My tweets

  • Wed, 05:40: RT @fcakenterprises Just found my earliest selfie. https://t.co/BFEoHRgQONZ/
  • Wed, 18:20:

    Random outdated news alert!

    So my mom was adopted. She grew up with one sibling, five years her senior—Uncle David, the one we visited in Australia—but had three biological siblings, all of whom were found over time. Most recently, I met my Aunt Cyndi who lives in northern Minnesota across the river from Canada and who visited Seattle in 2017 (bit.ly/3qya2OX). Prior to that, I met my Uncle Terry at our home in Spokane, in 1992, when I was 16.

    The first of Mom's biological siblings I met was Chris, somewhat ironically at the home of Grandma and Grandpa Minor, here in Seattle, at their house in Magnolia in 1986. I was 10.

    I just learned from Aunt Cyndi today that Chris passed away in 2011. She noted that there was an obituary in the Seattle Times,and I found a copy of it online (bit.ly/43Pu5GM). I learned a lot of new things about him from that obituary today, most notably that he was born in Renton—Mom was born in Olympia, as was I—and evidently he grew up in Seattle. By the sounds of it, he got to know Terry in a way he never really did either of his biological sisters.

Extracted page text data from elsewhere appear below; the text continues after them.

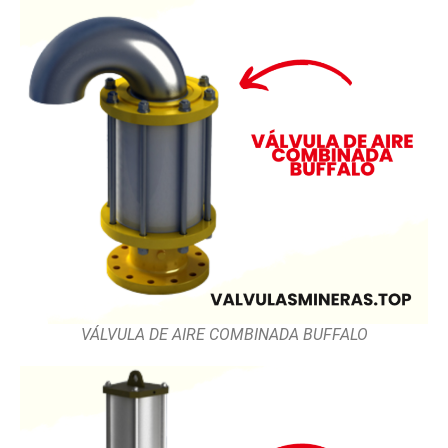
VÁLVULA DE AIRE COMBINADA BUFFALO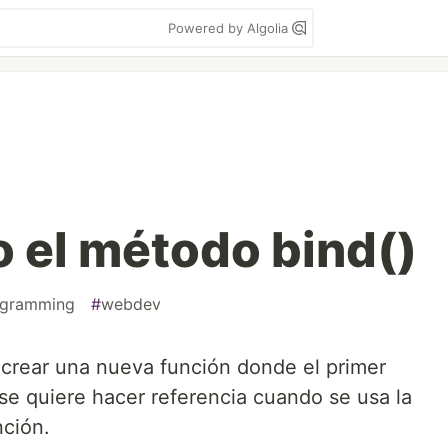
Powered by Algolia
 el método bind()
ogramming
#
webdev
crear una nueva función donde el primer
 se quiere hacer referencia cuando se usa la
nción.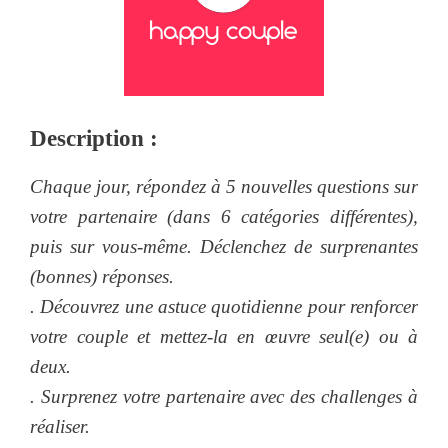
Description :
Chaque jour, répondez à 5 nouvelles questions sur
votre partenaire (dans 6 catégories différentes),
puis sur vous-même. Déclenchez de surprenantes
(bonnes) réponses.
. Découvrez une astuce quotidienne pour renforcer
votre couple et mettez-la en œuvre seul(e) ou à
deux.
. Surprenez votre partenaire avec des challenges à
réaliser.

    But here's the part that really struck me. There had been a "farewell luncheon" for friends and relatives (I am the latter, technically!) on Saturday, June 25, 2011, at Horizon House here in Seattle. Horizon House is a high-rise "continuing care retirement community" on First Hill, located all of one mile west of the condo where I now live (and where I also lived then) on Capitol Hill. What's more, Horizon House is *one block* from the apartment building where Shobhit and I first moved in together.

    What would I have done, I wonder, had I known about the "farewell luncheon" at the time? Could I have gone? I could have learned so much more about him, that much I'm pretty sure. I don't know how it got lost on me that one of my biological relatives had been so close yet, evidently, so far away.

    After Cyndi met up with me in 2017, she went out to Idaho and finally met Mom in person for the first time. After that, Mom and Terry were the only two of the four who ultimately managed to meet all three of the others. There were never any more than two of them together at one time.

    I don't know who else would be all that interested in this, except maybe my brother, Christopher, and perhaps to a bit lesser degree, his children. It's kind of odd to realize I don't even know how many first cousins I actually have out there, scattered across the country.